**Exercise objective:**
Find the string "Koleksiyonu" in the data, and copy out each line that has it.

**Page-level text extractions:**
---*---
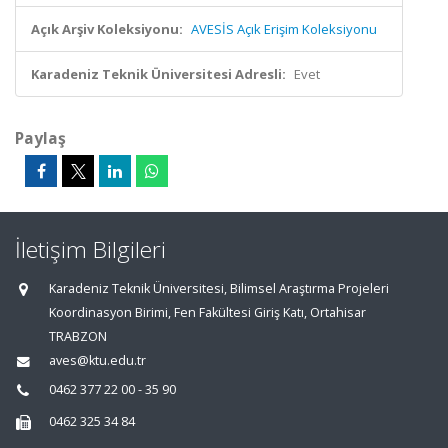
Açık Arşiv Koleksiyonu:
AVESİS Açık Erişim Koleksiyonu
Karadeniz Teknik Üniversitesi Adresli:
Evet
Paylaş
İletişim Bilgileri
Karadeniz Teknik Üniversitesi, Bilimsel Araştırma Projeleri
Koordinasyon Birimi, Fen Fakültesi Giriş Katı, Ortahisar
TRABZON
aves@ktu.edu.tr
0462 377 22 00 - 35 90
0462 325 34 84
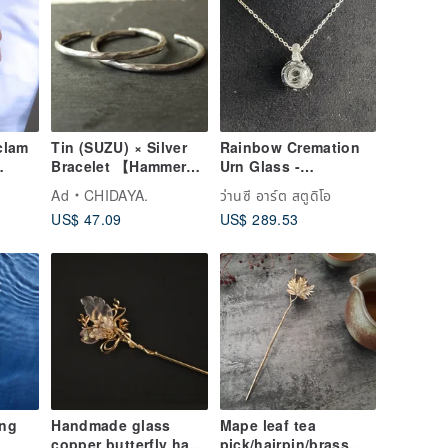
clam
Tin (SUZU) × Silver
Rainbow Cremation
Bracelet 【Hammered
Urn Glass -
925
Tin Bangle】 Bangle
Customization
Ad
CHIDAYA.
ว่านซี อาร์ต สตูดิโอ
Silver Metal Japan
US$ 47.09
US$ 289.53
ing
Handmade glass
Mape leaf tea
copper butterfly hair
pick/hairpin/brass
---*---
**Response to the exercise:**
Açık Arşiv Koleksiyonu:
AVESİS Açık Erişim Koleksiyonu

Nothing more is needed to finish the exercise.